E annota un particolare: «È un peccato che proprio in un tempo difficile come quello della pandemia non sia stato riscoperto da tanti fedeli come il patrono della buona morte». Una buona bussola particolare per orientarsi in questo anno completamente dedicato alla figura di Giuseppe – a giudizio di padre Valentini – è stata proprio la Lettera apostolica Patris Corde. Un testo che ha aiutato tanti a riscoprire le piccole verità del Vangelo. «Mi ha colpito l’approccio biblico di questo documento, fondato sui racconti dell’infanzia, contenuti nei primi capitoli di Matteo e Luca. L’intento di questa Lettera è stato quello di raggiungere non solo i credenti ma ogni persona sensibile all’interno della Chiesa e della società di oggi».
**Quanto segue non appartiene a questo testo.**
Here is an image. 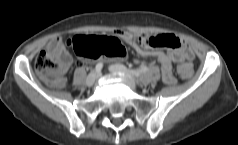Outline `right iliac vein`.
Wrapping results in <instances>:
<instances>
[{"instance_id": "1", "label": "right iliac vein", "mask_w": 238, "mask_h": 145, "mask_svg": "<svg viewBox=\"0 0 238 145\" xmlns=\"http://www.w3.org/2000/svg\"><path fill=\"white\" fill-rule=\"evenodd\" d=\"M98 78V74L96 72H92L88 75L86 79L87 86H92Z\"/></svg>"}]
</instances>
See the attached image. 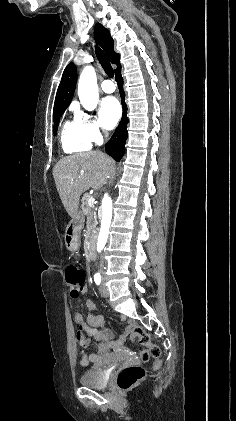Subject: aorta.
<instances>
[{
    "label": "aorta",
    "mask_w": 236,
    "mask_h": 421,
    "mask_svg": "<svg viewBox=\"0 0 236 421\" xmlns=\"http://www.w3.org/2000/svg\"><path fill=\"white\" fill-rule=\"evenodd\" d=\"M78 96L81 104L87 110H93L95 108L98 98V84L97 76L93 66H85L82 70L78 82ZM112 219V198L109 194H104L102 198V221L101 229L98 237L97 251L101 253L103 251L111 225Z\"/></svg>",
    "instance_id": "762f6f07"
}]
</instances>
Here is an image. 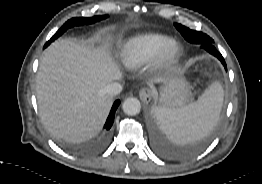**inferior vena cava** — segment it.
I'll use <instances>...</instances> for the list:
<instances>
[{"label":"inferior vena cava","mask_w":262,"mask_h":184,"mask_svg":"<svg viewBox=\"0 0 262 184\" xmlns=\"http://www.w3.org/2000/svg\"><path fill=\"white\" fill-rule=\"evenodd\" d=\"M121 91H122V86L117 82H112L108 84L105 88V92L112 96L119 94Z\"/></svg>","instance_id":"602c4592"}]
</instances>
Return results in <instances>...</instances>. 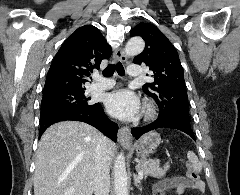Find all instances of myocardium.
<instances>
[{"instance_id":"myocardium-1","label":"myocardium","mask_w":240,"mask_h":195,"mask_svg":"<svg viewBox=\"0 0 240 195\" xmlns=\"http://www.w3.org/2000/svg\"><path fill=\"white\" fill-rule=\"evenodd\" d=\"M155 115H156L155 105L150 101H146L142 108L143 121H145V122L150 121L155 117Z\"/></svg>"}]
</instances>
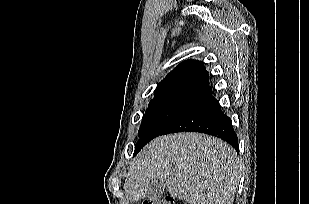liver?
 I'll return each instance as SVG.
<instances>
[{
	"label": "liver",
	"mask_w": 309,
	"mask_h": 204,
	"mask_svg": "<svg viewBox=\"0 0 309 204\" xmlns=\"http://www.w3.org/2000/svg\"><path fill=\"white\" fill-rule=\"evenodd\" d=\"M241 165L224 141L199 133L155 138L138 154L128 171L124 189L130 201L148 196L153 179L189 204H232Z\"/></svg>",
	"instance_id": "1"
}]
</instances>
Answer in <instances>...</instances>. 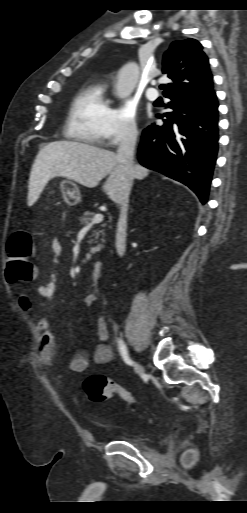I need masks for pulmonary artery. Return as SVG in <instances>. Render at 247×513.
Listing matches in <instances>:
<instances>
[{
  "mask_svg": "<svg viewBox=\"0 0 247 513\" xmlns=\"http://www.w3.org/2000/svg\"><path fill=\"white\" fill-rule=\"evenodd\" d=\"M146 96L151 101H155L159 97L158 92L155 88H149L146 91Z\"/></svg>",
  "mask_w": 247,
  "mask_h": 513,
  "instance_id": "e3ab8cb5",
  "label": "pulmonary artery"
}]
</instances>
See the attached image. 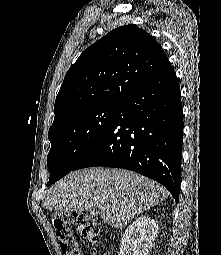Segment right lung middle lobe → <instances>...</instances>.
Instances as JSON below:
<instances>
[{
	"label": "right lung middle lobe",
	"mask_w": 221,
	"mask_h": 255,
	"mask_svg": "<svg viewBox=\"0 0 221 255\" xmlns=\"http://www.w3.org/2000/svg\"><path fill=\"white\" fill-rule=\"evenodd\" d=\"M120 103H103L76 111L49 129L51 149L47 186L68 174L109 125Z\"/></svg>",
	"instance_id": "obj_1"
}]
</instances>
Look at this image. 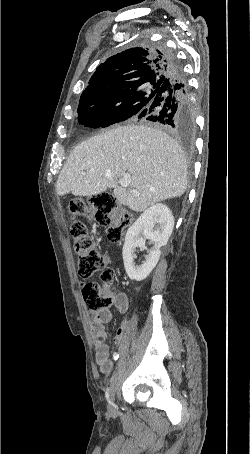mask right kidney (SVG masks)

Che cosa lascia una figura così singolare e “nascosta”, “silente” come Giuseppe all’uomo di oggi? «La sua vita come quella di Gesù e di Maria – è la riflessione dello studioso già discepolo dei due grandi esegeti Lyonnet e Vanhoye, per anni docente alla Gregoriana e alla Pontificia facoltà teologica Marianum di Roma – è paradossale, fatta di grandezza dinanzi a Dio e di povertà, umiltà, nascondimento agli occhi del mondo. Benché egli sia, soprattutto nel racconto di Matteo, il responsabile della Sacra Famiglia, egli è interamente al servizio del Bambino e di sua Madre». E proprio su questa figura biblica aggiunge un dettaglio singolare: «È il discendente del trono regale di Davide, l’ultimo anello della genealogia – con la quale si apre il Nuovo Testamento – che, partendo da Abramo e da Davide, si conclude con “Giuseppe lo sposo di Maria”. È il padre giuridico e ufficiale del Messia davidico e Figlio di Dio».

Un personaggio guarda caso molto amato, quasi privilegiato dai mistici. «Tanti contemplativi si sono affidati spontaneamente a lui. Vengono in mente a questo proposito le parole di Teresa d’Avila: “Ad altri sembra che Dio abbia concesso di soccorrerci in questa o quell’altra necessità, mentre ho sperimentato che il glorioso san Giuseppe estende il suo patrocinio su tutte».

Ma il religioso monfortano si sofferma su Giuseppe sposo della Madonna. «Una certa tradizione penso al Protovangelo di Giacomo e ai testi apocrifi ci consegnano la figura di Giuseppe come uomo anziano e dalla candida barba, scelto per questo come custode della Vergine. Ma questo non è il Giuseppe del Vangelo. Il giovane sposo ha condiviso con Maria il mistero della nascita del Figlio di Dio dal quale è stato profondamente riamato. Fa veramente parte di un progetto di amore e di grazia che condivide con Maria».